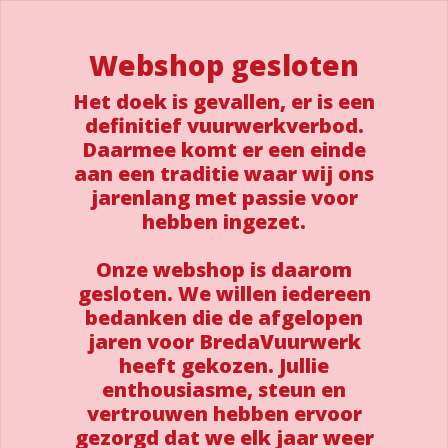
Webshop gesloten
Het doek is gevallen, er is een
definitief vuurwerkverbod.
Daarmee komt er een einde
aan een traditie waar wij ons
jarenlang met passie voor
hebben ingezet.
Onze webshop is daarom
gesloten. We willen iedereen
bedanken die de afgelopen
jaren voor BredaVuurwerk
heeft gekozen. Jullie
enthousiasme, steun en
vertrouwen hebben ervoor
gezorgd dat we elk jaar weer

# Your objective
What is needed here is each line above set down word for word, minus the images.

# Exercise response
Webshop gesloten
Het doek is gevallen, er is een
definitief vuurwerkverbod.
Daarmee komt er een einde
aan een traditie waar wij ons
jarenlang met passie voor
hebben ingezet.
Onze webshop is daarom
gesloten. We willen iedereen
bedanken die de afgelopen
jaren voor BredaVuurwerk
heeft gekozen. Jullie
enthousiasme, steun en
vertrouwen hebben ervoor
gezorgd dat we elk jaar weer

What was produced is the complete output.